Wieder eine andere Seite: „Die Ader auf seiner Stirn schwoll an, er brüllte, ich brüllte zurück, wir brüllten uns an. Ich hielt seinem Blick stand. Ich stand auf und ging, er sprang auf - hinterher. Außer sich vor Wut!“ Pia las den Satz: „Ich habe schon lange keine Angst mehr vor ihm, Prügel schrecken mich nicht mehr. Das weiß er, also setzte er jetzt auf Verbote und Psychoterror. Dafür lüge ich ihn an, dass sich die Balken biegen. Wir schenken uns rein gar nichts! Ein Machtkampf. Meine Lügen als Antwort auf den Terror, den er verbreitet! Alle lügen ihn an.“
Pia ließ gedankenverloren das Tagebuch sinken, die Gedanken wanderten, sie hörte seine Stimme: „Du sollst Vater und Mutter ehren, auf dass es dir wohl ergehe auf Erden“. Pia hatte widersprochen. Das hieße nichts anderes, als wenn es einem nicht wohl erginge, dass man dann selber schuld sei, denn dann hast du eben deine Eltern nicht genügend geehrt. So einfach geht das. Du bist schuld. Du hast keine Forderungen zu stellen. Du hast Deine Eltern nicht zu kritisieren. Eltern machen nichts falsch. Basta.
Pia nahm den Faden wieder auf und las weiter.
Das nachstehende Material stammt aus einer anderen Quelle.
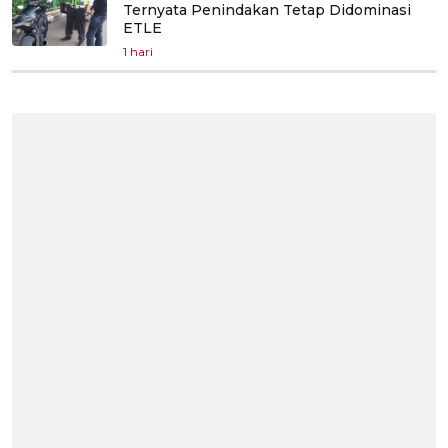
Ternyata Penindakan Tetap Didominasi
ETLE
1 hari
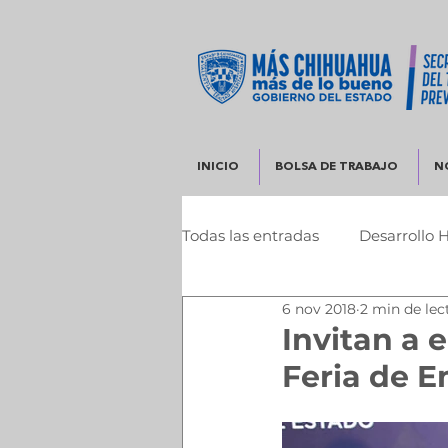
INICIO
BOLSA DE TRABAJO
N
Todas las entradas
Desarrollo 
6 nov 2018
2 min de lec
Infraestructura y Desarrollo 
Invitan a 
Feria de 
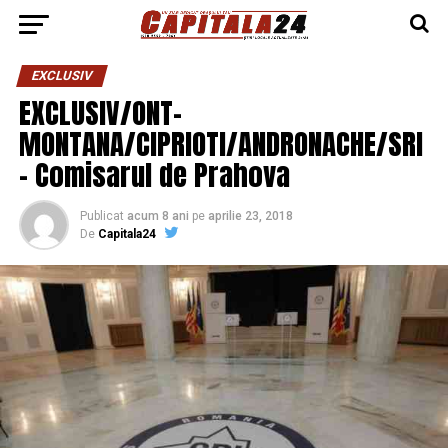
EXCLUSIV
EXCLUSIV/ONT-
MONTANA/CIPRIOTI/ANDRONACHE/SRI
– Comisarul de Prahova
Publicat
acum 8 ani
pe
aprilie 23, 2018
De
Capitala24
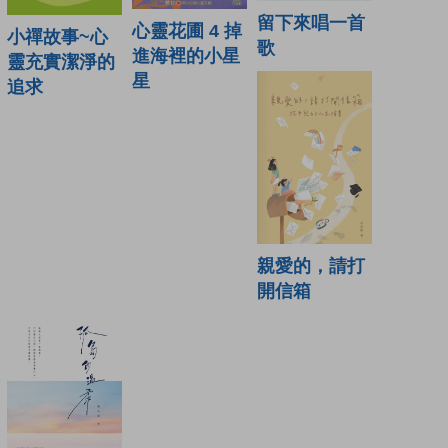
留下來唱一首
心靈花圃 4 掉
小禪故事~心
歌
進海裡的小星
靈充實潔淨的
星
追求
親愛的，請打
開信箱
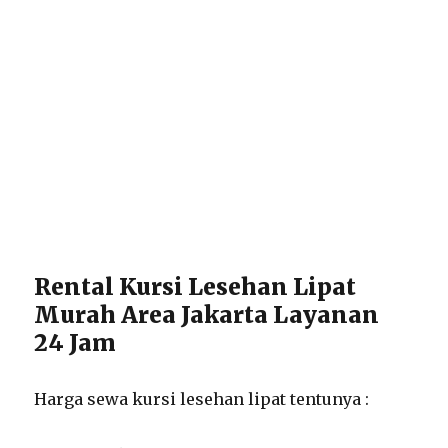
Rental Kursi Lesehan Lipat
Murah Area Jakarta Layanan
24 Jam
Harga sewa kursi lesehan lipat tentunya :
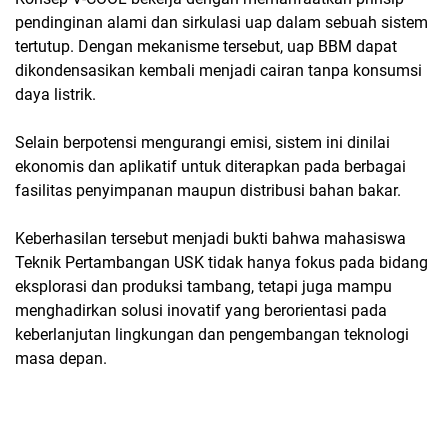
pendinginan alami dan sirkulasi uap dalam sebuah sistem
tertutup. Dengan mekanisme tersebut, uap BBM dapat
dikondensasikan kembali menjadi cairan tanpa konsumsi
daya listrik.
Selain berpotensi mengurangi emisi, sistem ini dinilai
ekonomis dan aplikatif untuk diterapkan pada berbagai
fasilitas penyimpanan maupun distribusi bahan bakar.
Keberhasilan tersebut menjadi bukti bahwa mahasiswa
Teknik Pertambangan USK tidak hanya fokus pada bidang
eksplorasi dan produksi tambang, tetapi juga mampu
menghadirkan solusi inovatif yang berorientasi pada
keberlanjutan lingkungan dan pengembangan teknologi
masa depan.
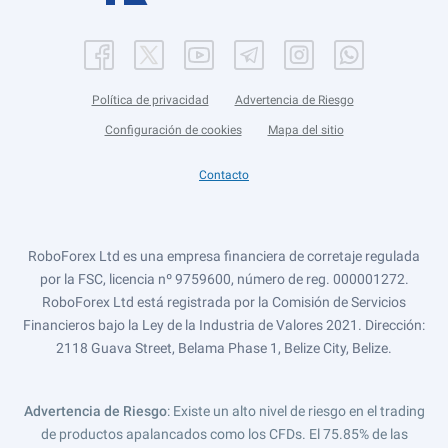
Política de privacidad
Advertencia de Riesgo
Configuración de cookies
Mapa del sitio
Contacto
RoboForex Ltd es una empresa financiera de corretaje regulada
por la FSC, licencia nº 9759600, número de reg. 000001272.
RoboForex Ltd está registrada por la Comisión de Servicios
Financieros bajo la Ley de la Industria de Valores 2021. Dirección:
2118 Guava Street, Belama Phase 1, Belize City, Belize.
Advertencia de Riesgo
: Existe un alto nivel de riesgo en el trading
de productos apalancados como los CFDs. El 75.85% de las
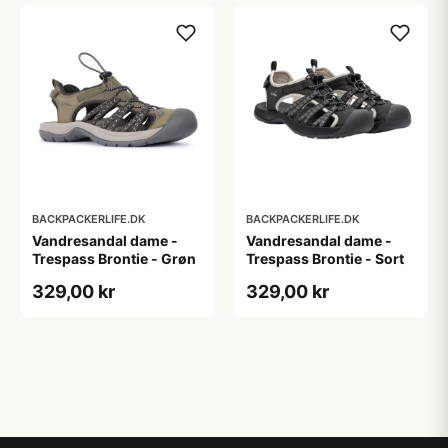
BACKPACKERLIFE.DK
BACKPACKERLIFE.DK
Vandresandal dame -
Vandresandal dame -
Trespass Brontie - Grøn
Trespass Brontie - Sort
329,00 kr
329,00 kr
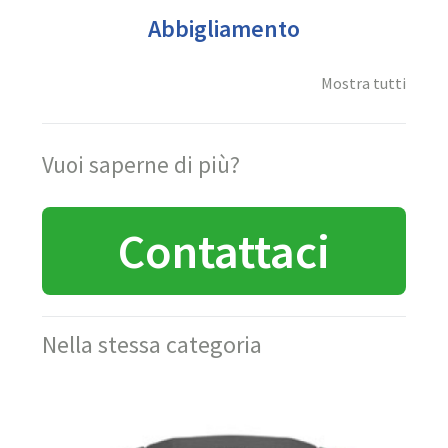
Abbigliamento
Mostra tutti
Vuoi saperne di più?
Contattaci
Nella stessa categoria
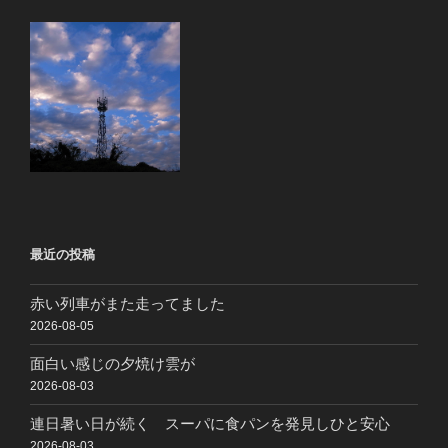
最近の投稿
赤い列車がまた走ってました
2026-08-05
面白い感じの夕焼け雲が
2026-08-03
連日暑い日が続く スーパに食パンを発見しひと安心
2026-08-03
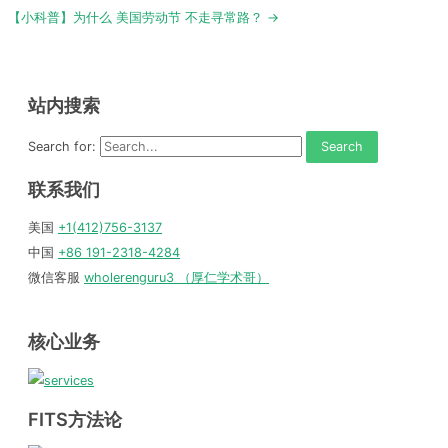
navigation
【小科普】为什么 美国劳动节 不走寻常路？ →
站内搜索
Search for:
联系我们
美国
+1(412)756-3137
中国
+86 191-2318-4284
微信客服
wholerenguru3 （厚仁学术哥）
核心业务
FITS方法论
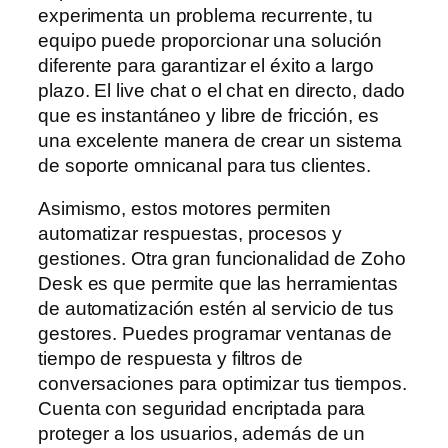
experimenta un problema recurrente, tu
equipo puede proporcionar una solución
diferente para garantizar el éxito a largo
plazo. El live chat o el chat en directo, dado
que es instantáneo y libre de fricción, es
una excelente manera de crear un sistema
de soporte omnicanal para tus clientes.
Asimismo, estos motores permiten
automatizar respuestas, procesos y
gestiones. Otra gran funcionalidad de Zoho
Desk es que permite que las herramientas
de automatización estén al servicio de tus
gestores. Puedes programar ventanas de
tiempo de respuesta y filtros de
conversaciones para optimizar tus tiempos.
Cuenta con seguridad encriptada para
proteger a los usuarios, además de un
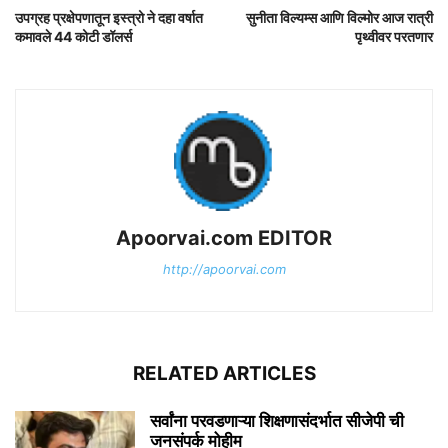
उपग्रह प्रक्षेपणातून इस्त्रो ने दहा वर्षात
सुनीता विल्यम्स आणि विल्मोर आज रात्री
कमावले 44 कोटी डॉलर्स
पृथ्वीवर परतणार
Apoorvai.com EDITOR
http://apoorvai.com
RELATED ARTICLES
सर्वांना परवडणाऱ्या शिक्षणासंदर्भात सीजेपी ची
जनसंपर्क मोहीम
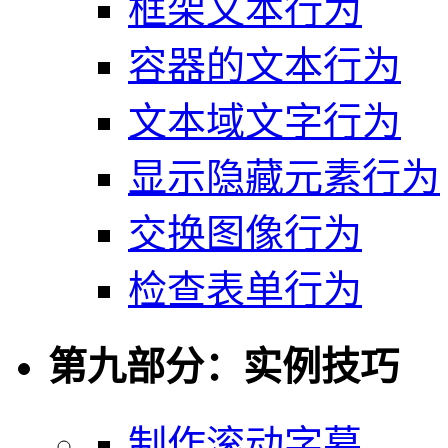
框架文本行为
容器的文本行为
文本域文字行为
显示隐藏元素行为
交换图像行为
检查表单行为
第九部分：实例技巧
制作滚动字幕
„Wutentbrannt warf er die Türe so ins Schloss, dass die Glasscheibe mit einem Geräusch zwischen klirrend, kratzend und kreischend auf dem Boden zerschellte und in tausend Stücke zersprang. Stille! Immer noch sangen Vivaldis Geigen ihr Konzert in der sonntäglichen Mittagsstunde und ich sah seinem Gesicht an, dass er buchstäblich wieder zu sich kam. Ich drehte mich um und ging.“ Pia wusste, dass sie damals vierzehn Jahre altgewesen war. Immer war sie damit allein. Keines der anderen Familienmitglieder muckte. Der nächste Satz in der geschwungenen Mädchenhandschrift auf hellgrauen Zeilen auf den letzten Seiten des Tagebuchs mit leicht gelblichen Seiten lautete „Alles wurde anders! Aus der Ohnmächtigen wurde eine Mächtige - und was für eine!“
Pia las, die Tagebuchzeilen aus ihrer Kindheit: „Die Metamorphose der Mutter zur Eiskönigin - jeder der es hätte sehen wollen, hätte es sehen können Es kündigte sich lange vorher an. Sie wurde eine Meisterin darin, ihn zu blamieren, ihn auflaufen zu lassen, ihn zu konterkarieren. Ungewaschene, strähnige Haare, rotes, fleckiges Gesicht mit Pickeln. Zu dick, schlampige Figur, hässlich angezogen, hinkender Gang, ungepflegte Zähne. Stinkend, lustlos, freudlos! Keine Meinung – ihre Insignien der Macht.“ Pia erinnerte sich. Er flehte, er bettelte, er kaufte Pelzmäntel, Brillantringe, Perlenketten, Schmuck, eine Rolex – nichts half, weil er nichts verstand.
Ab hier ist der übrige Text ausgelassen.